(Page-level text extractions)

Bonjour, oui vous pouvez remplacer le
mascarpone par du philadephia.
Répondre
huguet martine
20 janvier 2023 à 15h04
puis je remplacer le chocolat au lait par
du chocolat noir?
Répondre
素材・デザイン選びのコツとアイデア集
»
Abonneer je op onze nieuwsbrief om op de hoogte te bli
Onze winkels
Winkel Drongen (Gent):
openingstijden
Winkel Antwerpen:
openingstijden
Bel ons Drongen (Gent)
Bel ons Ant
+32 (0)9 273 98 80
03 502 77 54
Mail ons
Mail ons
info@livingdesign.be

* * *

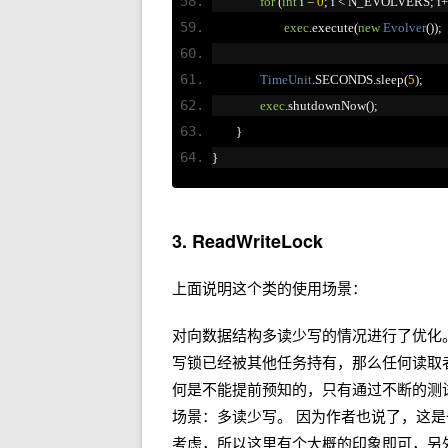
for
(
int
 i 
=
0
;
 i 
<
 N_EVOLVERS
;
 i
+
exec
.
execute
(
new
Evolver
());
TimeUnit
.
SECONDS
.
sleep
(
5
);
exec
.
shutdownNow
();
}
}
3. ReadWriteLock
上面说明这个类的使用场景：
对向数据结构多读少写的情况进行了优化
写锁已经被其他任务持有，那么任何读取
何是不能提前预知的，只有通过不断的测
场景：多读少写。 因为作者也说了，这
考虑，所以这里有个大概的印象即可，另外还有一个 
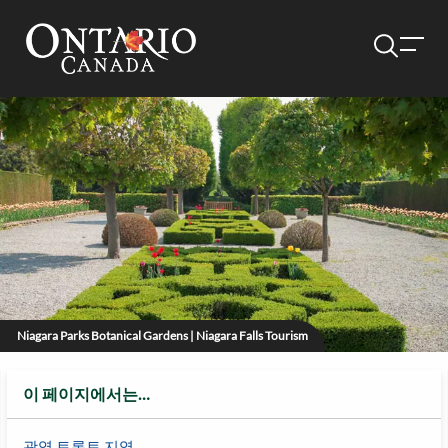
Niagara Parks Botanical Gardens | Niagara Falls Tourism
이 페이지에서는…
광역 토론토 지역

Task instructions: Lines with the word "Gent": copy each one from the data above.

Response area:
Winkel Drongen (Gent):
Bel ons Drongen (Gent)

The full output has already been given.